Samuel Beam, best known by his stage moniker Iron and Wine, is perhaps the most prolific of today’s so-called neo-folk artists, producing over a dozen full-length albums, EPs, and other assorted works since his 2002 debut The Creek Drank the Cradle. It’s no wonder, then, that a collection of Beam’s unreleased pieces would materialize as a hefty double album bursting at the seams with his trademark brand of thoughtful but rustic poetry. Yet no matter how wonderfully Around the Well showcases the skillful humility of Beam’s narratives, it is continually marred by the curse of many double albums before it: Akin to a dinner guest who has run out of interesting things to say long before the main course has arrived, Around the Well is ungainly, unable to carry its weight beyond its initial charm.
That’s not say the album is a waste of time: Beam is forever quiet and yet unceasingly strained, demonstrating a kind of stressful intimacy that conjures up the raw sounds of Beck’s 1994 indie release Stereopathetic Soulmanure. Much like that near-ancient bootleg, Around the Well offers a lo-fi, almost achingly primitive slice of unsuspecting artistry. The resultant music evokes feelings of blatant voyeurism, as if the listener were spying on an unwary musician in the asylum of his bedroom studio. Vocals are painfully whispered and acoustics plucked simply, both carrying an unpretentious charm that escapes most modern folk artists.

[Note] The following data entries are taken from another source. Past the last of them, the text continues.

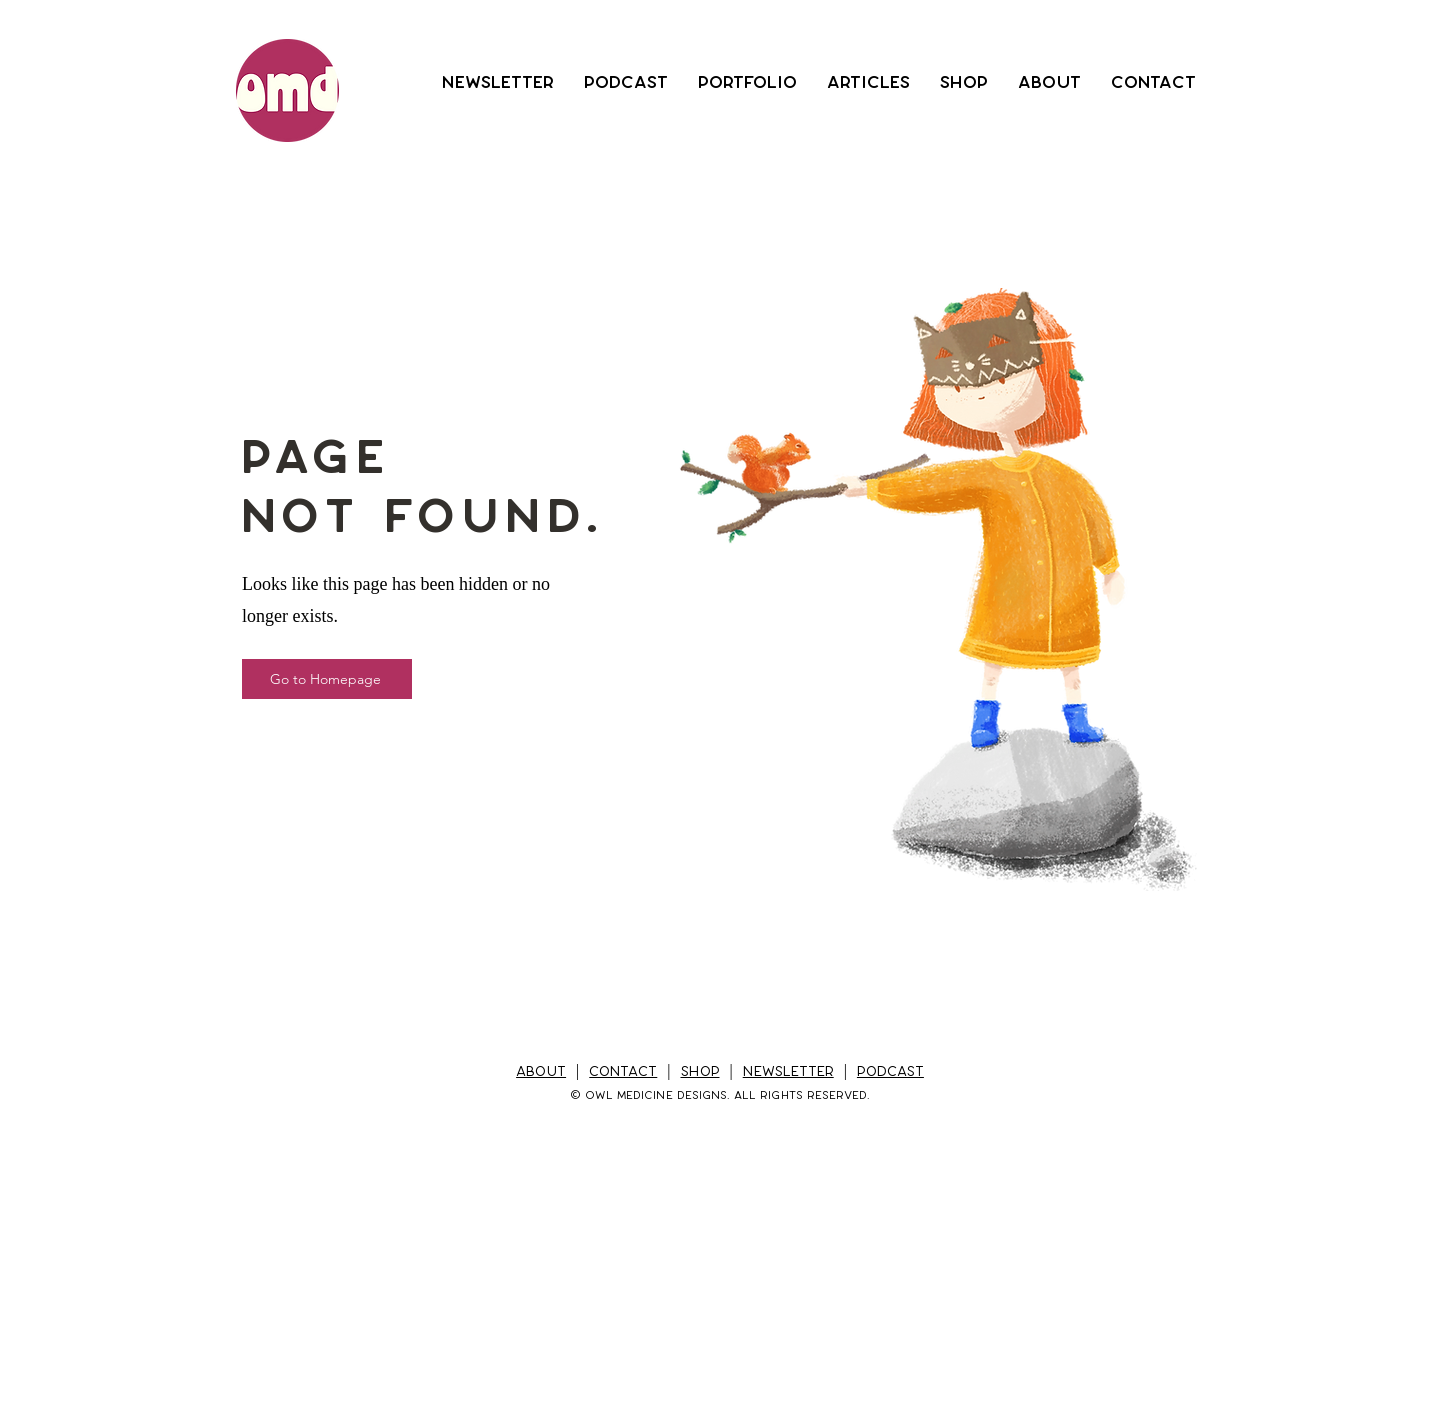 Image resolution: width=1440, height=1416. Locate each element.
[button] (498, 82)
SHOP (700, 1071)
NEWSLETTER (788, 1071)
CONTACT (623, 1071)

Still, Around the Well will be too unpolished and singular for some, with little of the harmonic quirkiness and other musical tics that endeared so many to similarly-naked works such as Bon Iver’s For Emma, Forever Ago. Beam attempts nothing fancy here, letting the compilation rest on its own plainspoken sincerity and pastoral allure. At times that lack of gloss is wonderfully alluring, as with the all-too-brief lilt of “Communication Cups and Someone’s Coat,” but begins to wear before long, until Around the Well becomes nothing more than an unyielding wall of docile sound. In the end, the collection’s bevy of elegance, purity, and passion is simply 10 tracks too long.